Am 10. Januar 2023 fand im Bundeskanzleramt das „1. Spitzengespräch der Strategieplattform Transformation der Automobil- und Mobilitätswirtschaft“ statt. Mit der Erwartung an einen solchen Gipfel, dass hier auch über die Verkehrswende jenseits des privaten Automobils geredet werden würde, hätte man den Gipfel sicher überfordert. Schließlich waren Interessenvertreter der Fahrrad- und Bahnbranche nicht einmal eingeladen. Stattdessen beriet sich der Kanzler mit den Chefs der großen Autombilkonzerne VW, Mercedes-Benz und BMW über E-Autos und Ladesäulen.
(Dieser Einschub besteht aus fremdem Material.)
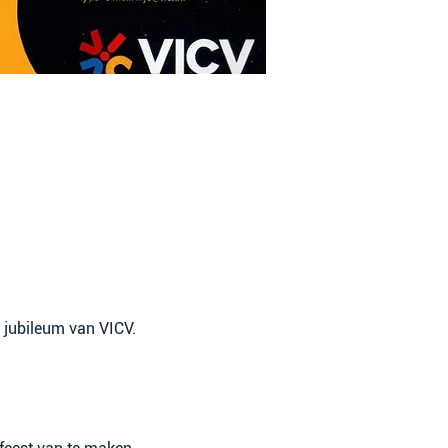
g jubileum van VICV.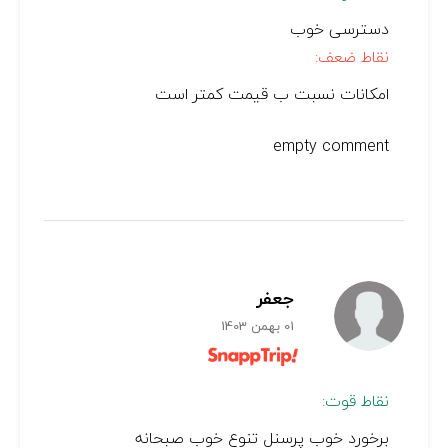
دسترسی خوب
نقاط ضعف:
امکانات نسبت ب قیمت کمتر است
empty comment
جعفر
01 بهمن 1403
نقاط قوت:
برخورد خوب پرسنل تنوع خوب صبحانه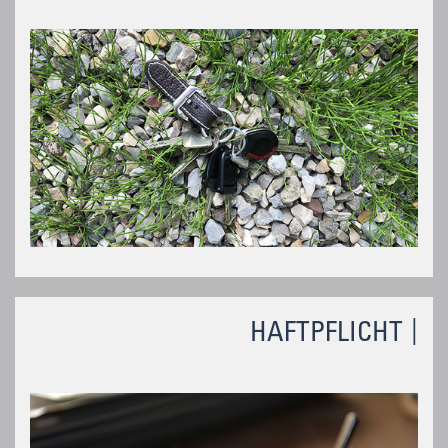
HAFTPFLICHT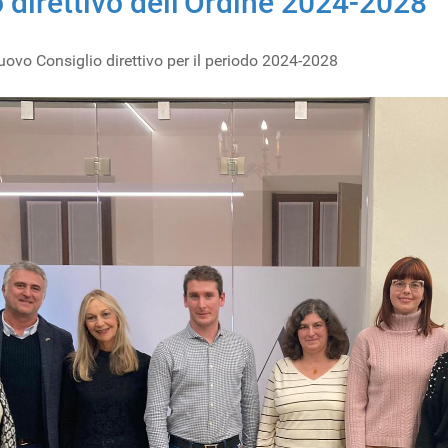
 direttivo dell'Ordine 2024-2028
 nuovo Consiglio direttivo per il periodo 2024-2028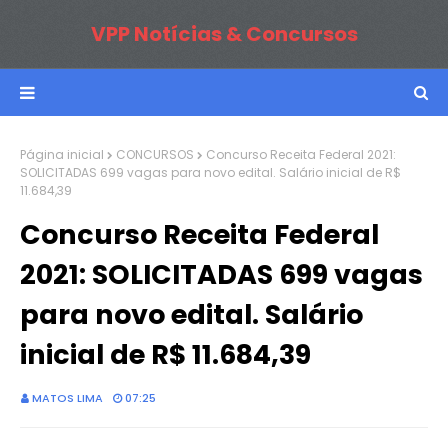
VPP Notícias & Concursos
Página inicial
CONCURSOS
Concurso Receita Federal 2021:
SOLICITADAS 699 vagas para novo edital. Salário inicial de R$
11.684,39
Concurso Receita Federal
2021: SOLICITADAS 699 vagas
para novo edital. Salário
inicial de R$ 11.684,39
MATOS LIMA
07:25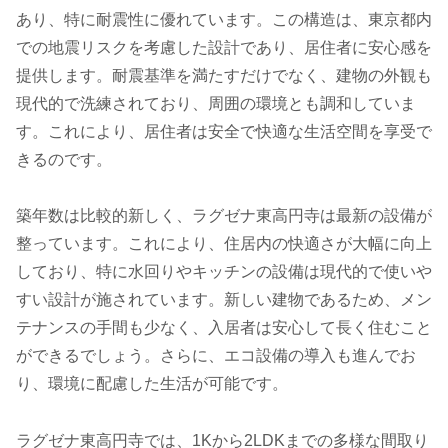
あり、特に耐震性に優れています。この構造は、東京都内
での地震リスクを考慮した設計であり、居住者に安心感を
提供します。耐震基準を満たすだけでなく、建物の外観も
現代的で洗練されており、周囲の環境とも調和していま
す。これにより、居住者は安全で快適な生活空間を享受で
きるのです。
築年数は比較的新しく、ラグゼナ東高円寺は最新の設備が
整っています。これにより、住居内の快適さが大幅に向上
しており、特に水回りやキッチンの設備は現代的で使いや
すい設計が施されています。新しい建物であるため、メン
テナンスの手間も少なく、入居者は安心して長く住むこと
ができるでしょう。さらに、エコ設備の導入も進んでお
り、環境に配慮した生活が可能です。
ラグゼナ東高円寺では、1Kから2LDKまでの多様な間取り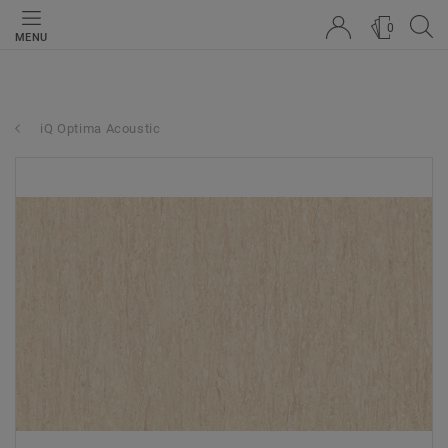
0
MENU
iQ Optima Acoustic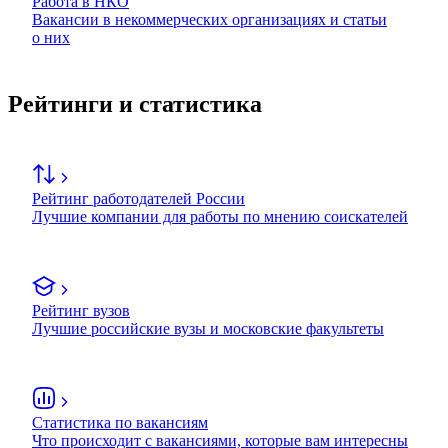
Работа в НКО
Вакансии в некоммерческих организациях и статьи
о них
Рейтинги и статистика
Рейтинг работодателей России
Лучшие компании для работы по мнению соискателей
Рейтинг вузов
Лучшие российские вузы и московские факультеты
Статистика по вакансиям
Что происходит с вакансиями, которые вам интересны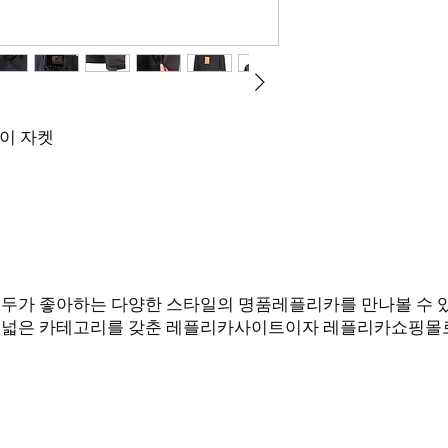
이 자켓
여성 모두가 좋아하는 다양한 스타일의 명품레플리카를 만나볼 수
폭넓은 카테고리를 갖춘 레플리카사이트이자 레플리카쇼핑몰로
Q에서 카톡으로 문의 부탁드립니다! (
한 답변드릴 수 있도록 노력하겠습니다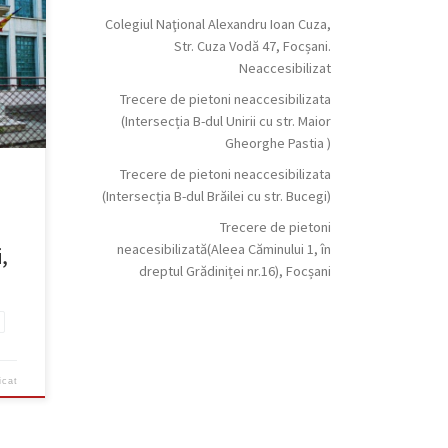
Colegiul Naţional Alexandru Ioan Cuza,
Str. Cuza Vodă 47, Focșani.
Neaccesibilizat
Trecere de pietoni neaccesibilizata
(Intersecția B-dul Unirii cu str. Maior
Gheorghe Pastia )
Trecere de pietoni neaccesibilizata
(Intersecția B-dul Brăilei cu str. Bucegi)
Trecere de pietoni
neacesibilizată(Aleea Căminului 1, în
,
dreptul Grădiniței nr.16), Focșani
icat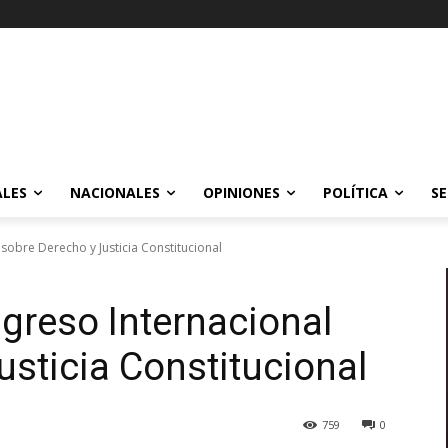
ALES
NACIONALES
OPINIONES
POLÍTICA
SE
sobre Derecho y Justicia Constitucional
greso Internacional
usticia Constitucional
759
0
Schon das Format eines lediglich umetikettierten Autogipfels zeigt deutlich, in welcher Sackgasse die Koalition auf Bundesebene aktuell steckt: Statt um Mobilität geht es um die Sicherung industriepolitischer Pfründe. Statt um die Anpassung an klar artikulierte Wünsche der Kommunen - etwa Tempo 30 als Regelgeschwindigkeit - geht es darum, Veränderungen zu blockieren. Statt um die Verkehrswende wird allenfalls eine Antriebswende verhandelt.
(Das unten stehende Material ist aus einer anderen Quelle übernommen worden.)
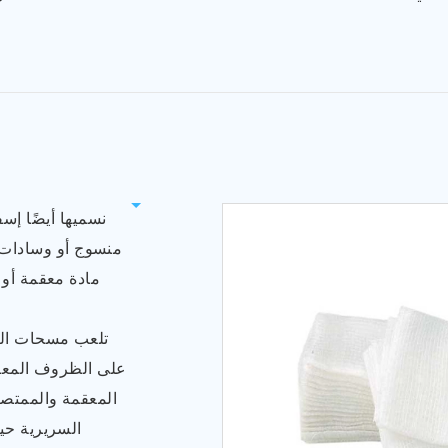
منسوج أو وسادات
مادة معقمة أو 
تلعب مسحات الش
على الظروف المعقمة
المعقمة والممتصة
السريرية حي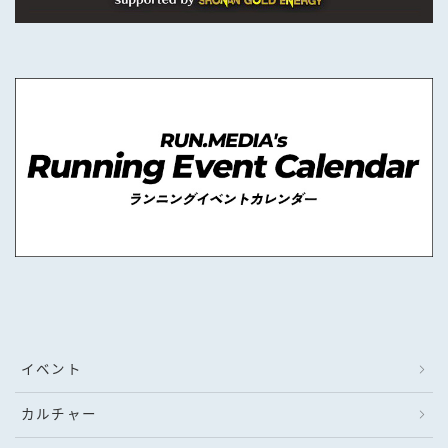
イベント
カルチャー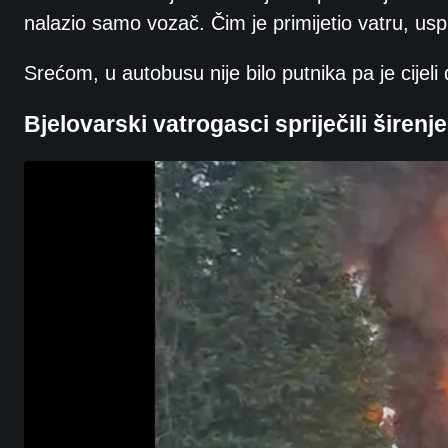
nalazio samo vozač. Čim je primijetio vatru, uspio
Srećom, u autobusu nije bilo putnika pa je cijeli
Bjelovarski vatrogasci spriječili širenj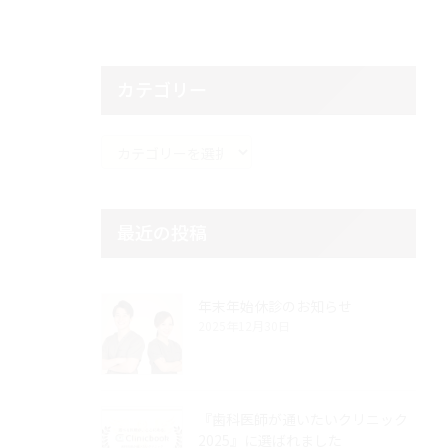
カテゴリー
カ
テ
ゴ
リ
最近の投稿
ー
年末年始休診のお知らせ
2025年12月30日
『歯科医師が通いたいクリニック
2025』に選ばれました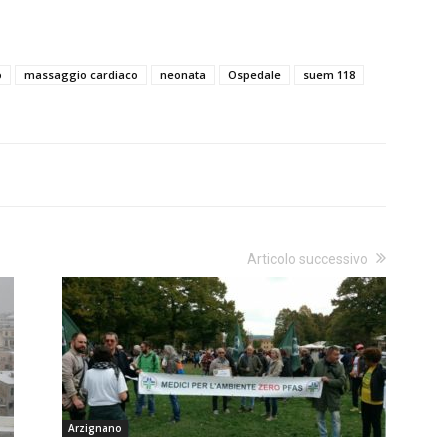
o
massaggio cardiaco
neonata
Ospedale
suem 118
Articolo successivo
Arzignano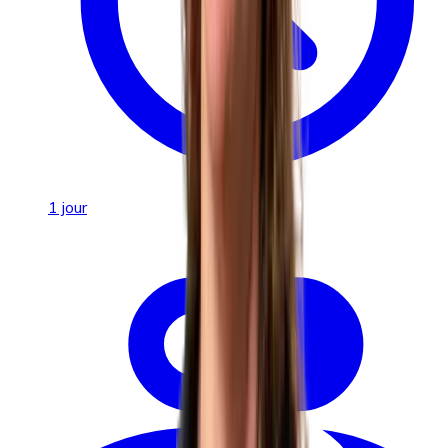
1 jour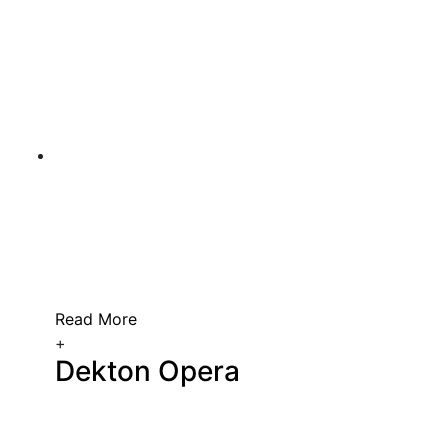
Read More
+
Dekton Opera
Entsprechend deutlich ist auch die Kritik des ADFC und anderer Verkehrsverbände an Bundeskanzler Olaf Scholz. Denn lediglich die Elektromobilität stand am Dienstag im Kanzleramt im Mittelpunkt. Doch die Verkehrswende ist deutlich mehr, als eine Antriebswende. Regierungssprecher Steffen Hebestreit erklärte nach dem Gipfel, dass ein rascher Ausbau der E-Mobilität erforderlich wäre, um die Klimaziele im Verkehr zu erreichen - dabei sind die CO2-Emissionen pro zurückgelegter Strecke beim Fahrradfahren zehnmal niedriger als beim E-Auto. Zudem ist ein Großteil der mit dem Auto zurückgelegten Wege kürzer als 5 km und könnte in vielen Fällen einfach mit dem Fahrrad zurückgelegt werden. Doch in Deutschland gibt es nicht genügend Radwege und viele Menschen fürchten sich deshalb, das Rad öfter zu nehmen, wie der Fahrradklima-Test des ADFC zeigt.
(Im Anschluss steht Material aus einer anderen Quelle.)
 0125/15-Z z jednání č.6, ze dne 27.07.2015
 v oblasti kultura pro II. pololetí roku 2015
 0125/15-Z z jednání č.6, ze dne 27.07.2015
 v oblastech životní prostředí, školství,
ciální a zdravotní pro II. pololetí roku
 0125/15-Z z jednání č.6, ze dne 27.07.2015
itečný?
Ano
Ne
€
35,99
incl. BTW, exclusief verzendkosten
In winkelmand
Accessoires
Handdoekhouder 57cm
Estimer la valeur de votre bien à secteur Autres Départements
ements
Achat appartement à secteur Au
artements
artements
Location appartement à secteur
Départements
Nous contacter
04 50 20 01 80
Laut Umweltbundesamt war der Verkehrssektor 2019 für rund 20% der Treibhausgasemissionen Deutschlands verantwortlich. Damit wird das Sektorziel des Klimaschutzgesetzes zur Reduzierung der CO2-Emissionen nicht eingehalten. Der umetikettierte Autogipfel zeigt erneut, dass die Ampel-Koalition im Verkehrsbereich keine Ambitionen zu einer Verkehrswende hat. Auch die Klimaschutzziele scheinen im Verkehrssektor keine große Rolle zu spielen. Will man nicht? Kann man nicht? Weiß man nicht? Falls Letzteres der Fall sein sollte: Der ADFC steht bereit mit Lösungen für eine menschenfreundliche Verkehrswende mit dem Fahrrad im Mittelpunkt.